In a later incident, Oppenheimer locked his mother in her hotel room and left. She then insisted that he see a French psychoanalyst who said that Robert was suffering a “crise morale” associated with “sexual frustration,” and he recommended that he have sex and take “a course of aphrodisiacs.”
Oppenheimer would later have a violent incident involving Fergusson. After his friend announced that he had proposed to his girlfriend, Robert attacked him, grabbing him by the neck. The biographers suggest that the thought of losing Fergusson as a friend (something that happened to him before) was “just too much for him at that point.” Robert later apologized to Fergusson. During the spring of 1926, he started seeing another analyst and learned more about psychoanalysis.

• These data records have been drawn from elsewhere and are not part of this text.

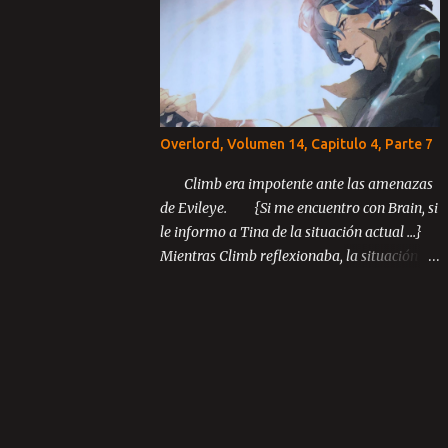
Capítulo 3: El último rey Parte 1 Parte 2
Parte 3 ...
Overlord, Volumen 14, Capitulo 4, Parte 7
Climb era impotente ante las amenazas
de Evileye. {Si me encuentro con Brain, si
le informo a Tina de la situación actual ...}
Mientras Climb reflexionaba, la situación
inusual entre los miembros de Blue Rose
continuó desarrollándose.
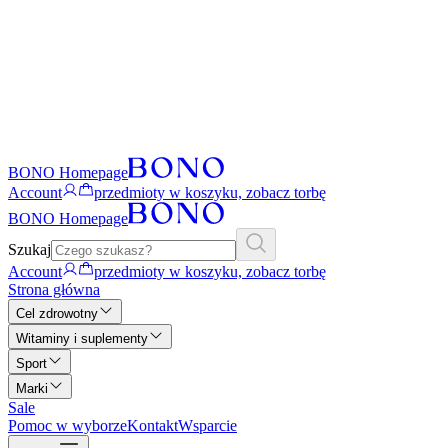
BONO Homepage
Account
przedmioty w koszyku, zobacz torbę
BONO Homepage
Szukaj
Account
przedmioty w koszyku, zobacz torbę
Strona główna
Cel zdrowotny
Witaminy i suplementy
Sport
Marki
Sale
Pomoc w wyborze
Kontakt
Wsparcie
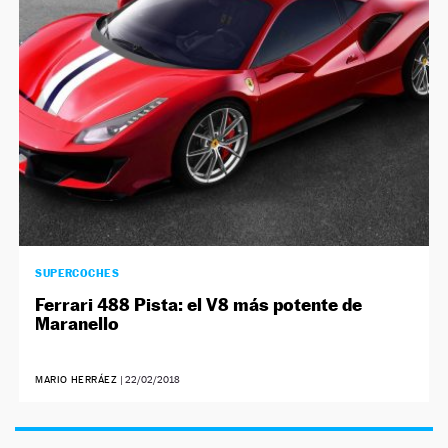
SUPERCOCHES
Ferrari 488 Pista: el V8 más potente de
Maranello
MARIO HERRÁEZ
|
22/02/2018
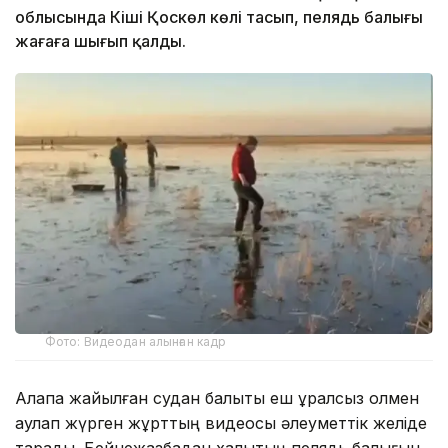
облысында Кіші Қоскөл көлі тасып, пелядь балығы
жағаға шығып қалды.
Фото: Видеодан алынған кадр
Алқапқа жайылған судан балықты еш құралсыз қолмен
аулап жүрген жұрттың видеосы әлеуметтік желіде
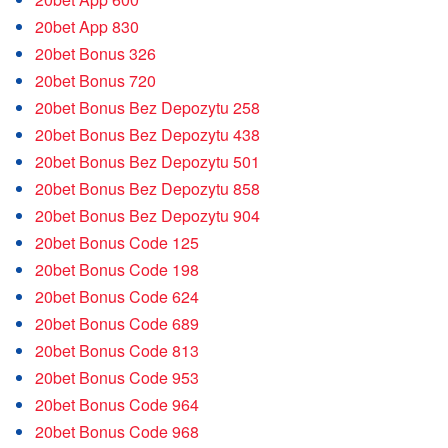
20bet App 830
20bet Bonus 326
20bet Bonus 720
20bet Bonus Bez Depozytu 258
20bet Bonus Bez Depozytu 438
20bet Bonus Bez Depozytu 501
20bet Bonus Bez Depozytu 858
20bet Bonus Bez Depozytu 904
20bet Bonus Code 125
20bet Bonus Code 198
20bet Bonus Code 624
20bet Bonus Code 689
20bet Bonus Code 813
20bet Bonus Code 953
20bet Bonus Code 964
20bet Bonus Code 968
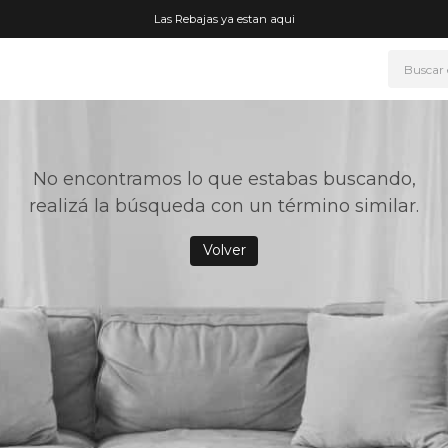
Las Rebajas ya estan aqui
Buscar
NOS MÁS BUSCADOS
era
No encontramos lo que estabas buscando,
ke
realizá la búsqueda con un término similar.
rmo
Volver
go
t wheels
fetera
ganizador
drate
mohada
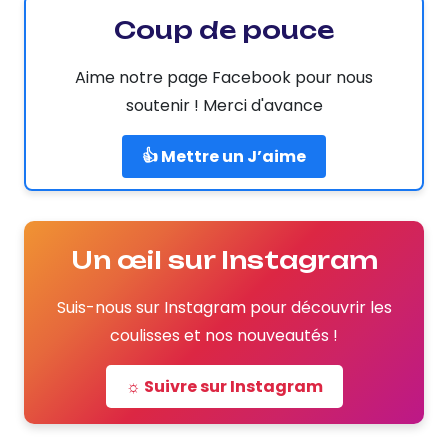
Coup de pouce
Aime notre page Facebook pour nous
soutenir ! Merci d'avance
👍 Mettre un J’aime
Un œil sur Instagram
Suis-nous sur Instagram pour découvrir les
coulisses et nos nouveautés !
☼ Suivre sur Instagram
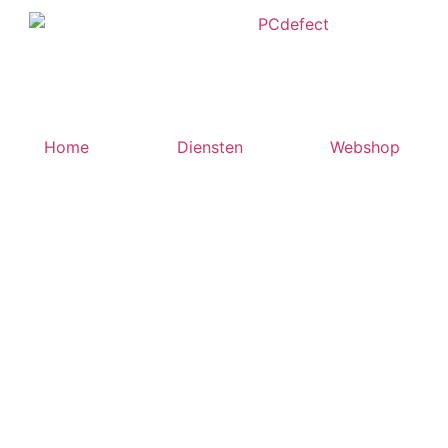
Home
Diensten
Webshop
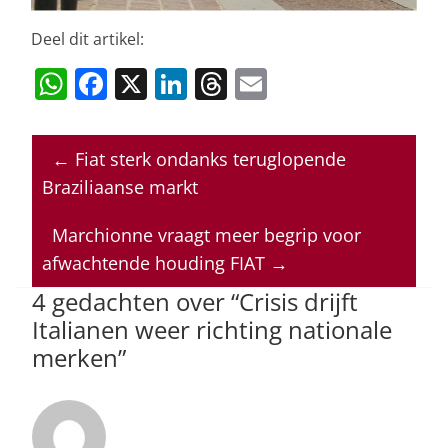
Deel dit artikel:
W
F
X
Li
T
E
h
a
n
h
m
at
c
k
re
ai
←
Fiat sterk ondanks teruglopende
s
e
e
a
l
Braziliaanse markt
A
b
dI
d
p
o
n
s
Marchionne vraagt meer begrip voor
afwachtende houding FIAT
→
p
o
4 gedachten over “
Crisis drijft
k
Italianen weer richting nationale
merken
”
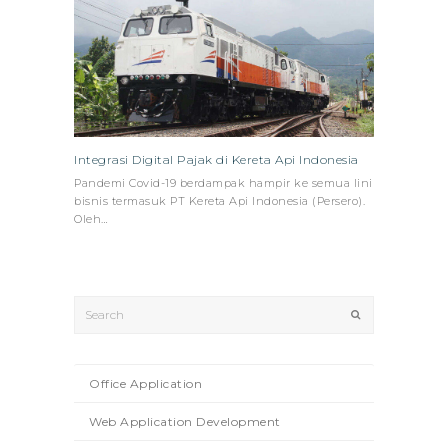
Integrasi Digital Pajak di Kereta Api Indonesia
Pandemi Covid-19 berdampak hampir ke semua lini
bisnis termasuk PT Kereta Api Indonesia (Persero).
Oleh…
Search
Submit
Office Application
Web Application Development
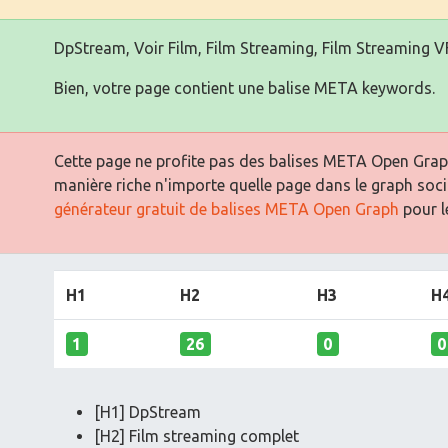
DpStream, Voir Film, Film Streaming, Film Streaming V
Bien, votre page contient une balise META keywords.
Cette page ne profite pas des balises META Open Graph
manière riche n'importe quelle page dans le graph soci
générateur gratuit de balises META Open Graph
pour le
H1
H2
H3
H
1
26
0
0
[H1] DpStream
[H2] Film streaming complet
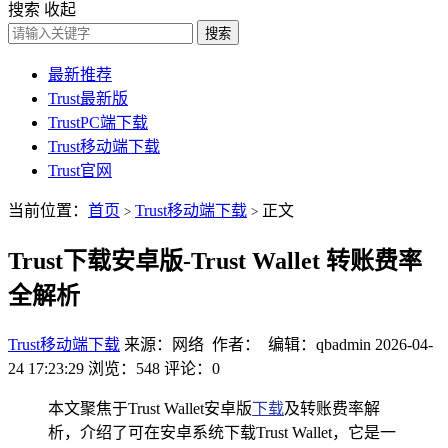
搜索
收起
搜索
最新推荐
Trust最新版
TrustPC端下载
Trust移动端下载
Trust官网
当前位置：
首页
Trust移动端下载
正文
>
>
Trust下载安卓版-Trust Wallet 转账费率
全解析
Trust移动端下载
来源：网络 作者： 编辑：qbadmin
2026-04-
24 17:23:29
浏览：548
评论：0
本文聚焦于Trust Wallet安卓版
下载
及转账费率解
析，介绍了可在安卓系统下载Trust Wallet，它是一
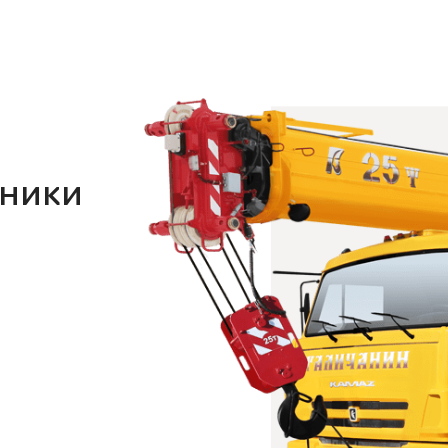
хники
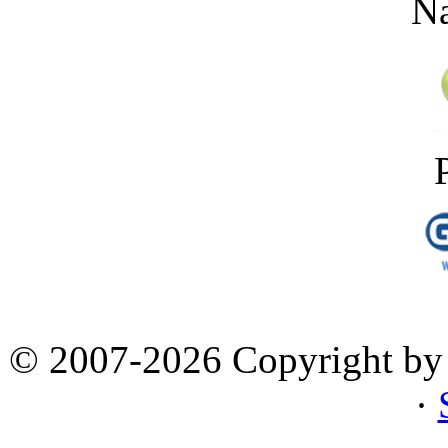
Na
© 2007-2026 Copyright by 
·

In March 1926, Robert traveled with three friends, Frederick Bernheim, John Edsall, and Jeffries Wyman. Oppenheimer had to return earlier to deal with the fallout of the so-called poisoning at Cambridge, and he talked about the ordeal with his friends. “I never knew,” Wyman recalled, “whether it was real or imaginary.” Edsall said, “[Robert] spoke of it with a sense of reality that Jeffries and I both felt that this must be some kind of hallucination on his part.”
When asked if he really believed the story, Fergusson said, “Yes, I do. I do. His father then had to engineer the authorities of Cambridge about Robert’s attempted murder.” Oppenheimer later returned to the university, having improved his condition.